From the entries that follow, list every line in which the string "Converters" appears.

(Pixel coordinate grounding data)
--
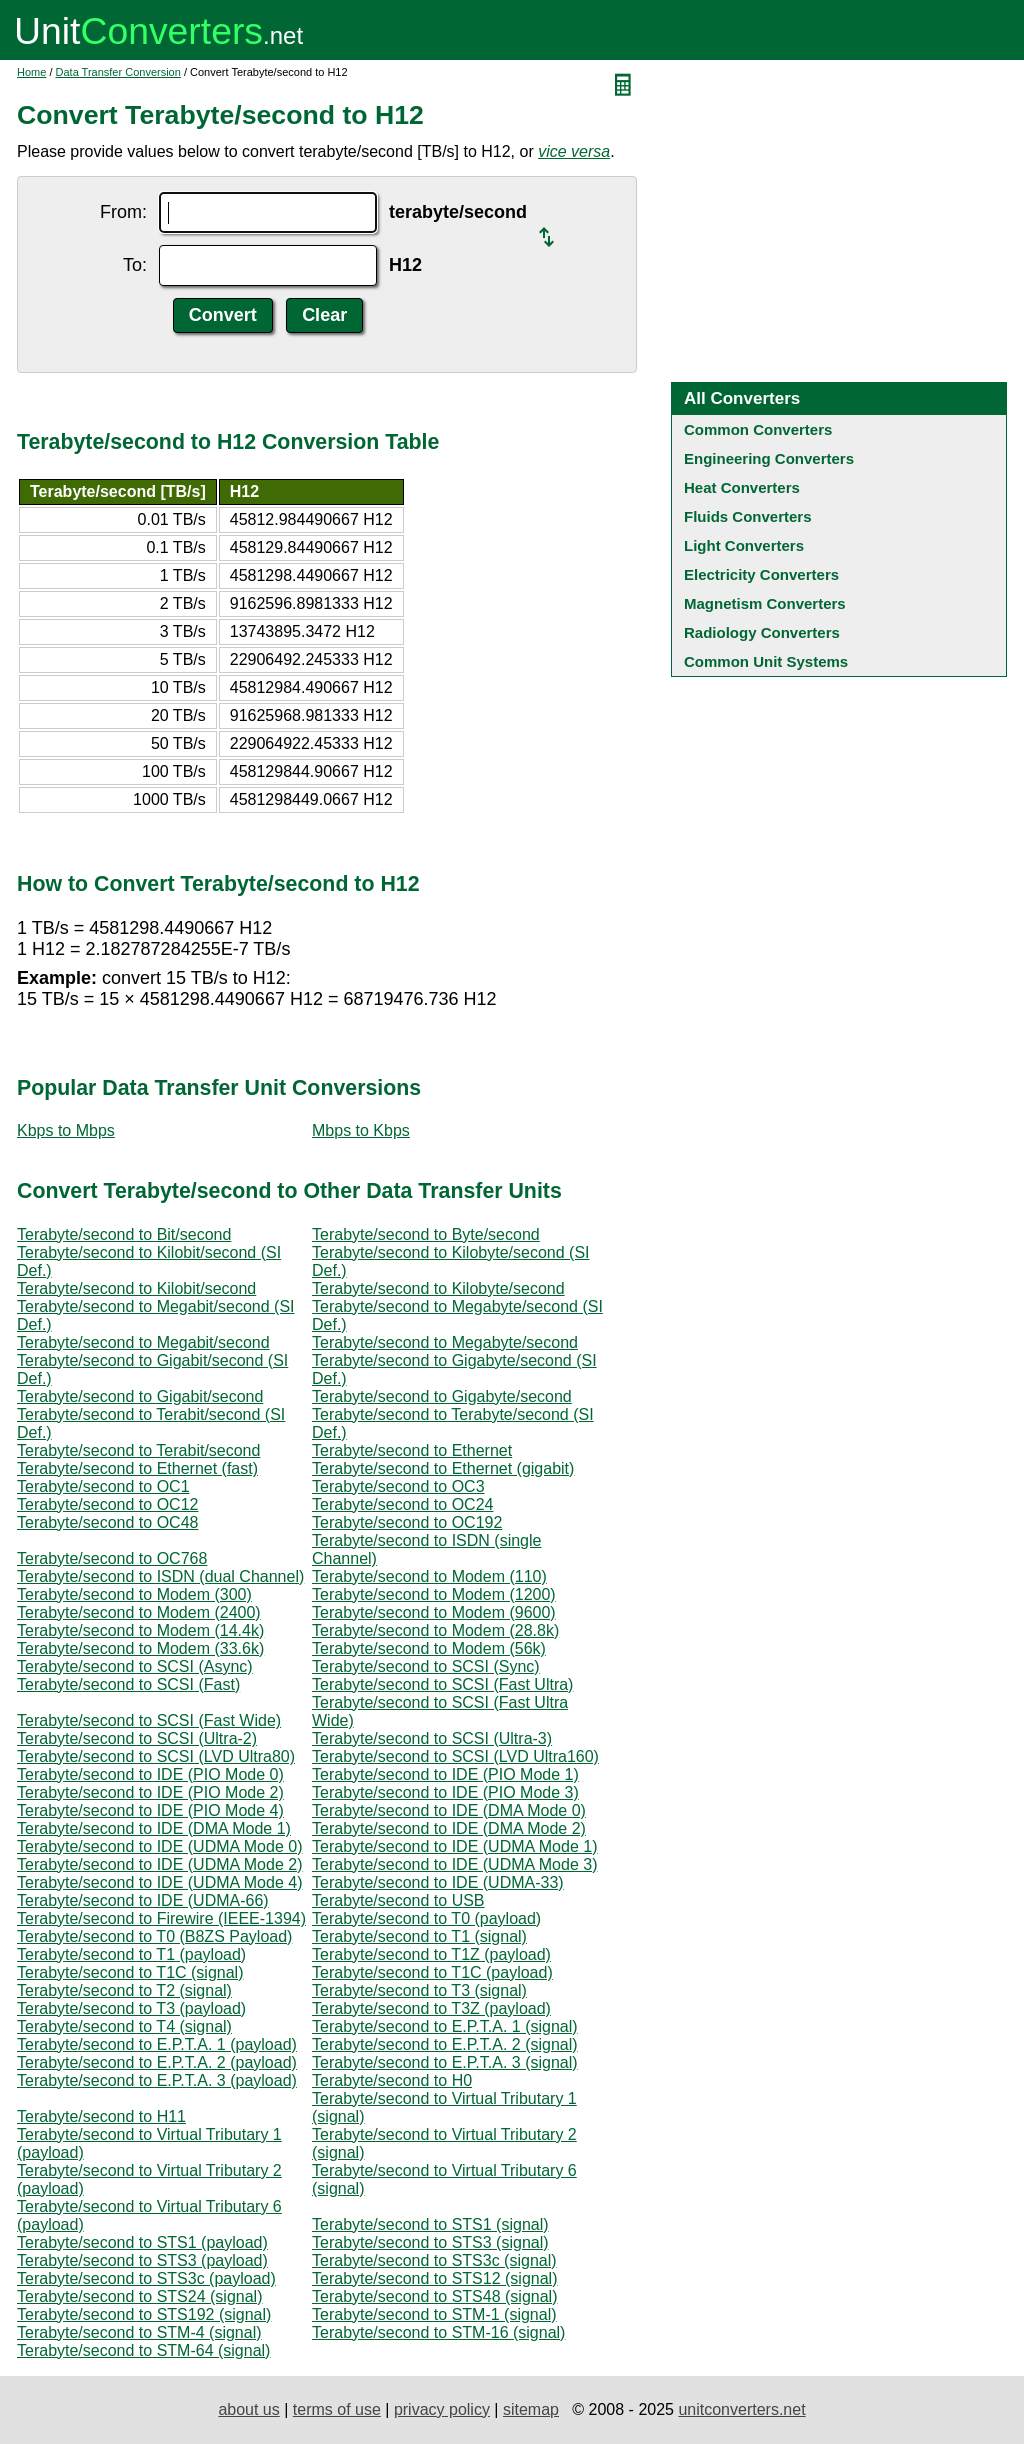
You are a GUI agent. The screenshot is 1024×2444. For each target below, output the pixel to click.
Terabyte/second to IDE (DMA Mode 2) (449, 1828)
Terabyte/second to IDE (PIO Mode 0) (150, 1774)
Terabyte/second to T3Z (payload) (431, 2008)
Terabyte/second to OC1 (103, 1486)
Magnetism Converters (765, 603)
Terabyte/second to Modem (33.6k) (140, 1648)
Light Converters (744, 545)
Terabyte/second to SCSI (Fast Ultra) (442, 1684)
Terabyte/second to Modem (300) (134, 1594)
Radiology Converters (762, 632)
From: (123, 212)
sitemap (531, 2409)
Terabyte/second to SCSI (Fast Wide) (149, 1720)
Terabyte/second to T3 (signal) (419, 1990)
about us (248, 2409)
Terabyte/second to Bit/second (124, 1234)
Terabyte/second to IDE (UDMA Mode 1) (454, 1846)
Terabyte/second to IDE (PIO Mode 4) (150, 1810)
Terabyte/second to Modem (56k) (429, 1648)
--
▶ _Solution to the exercise_:
Magnetism Converters (765, 603)
Light Converters (744, 545)
Radiology Converters (762, 632)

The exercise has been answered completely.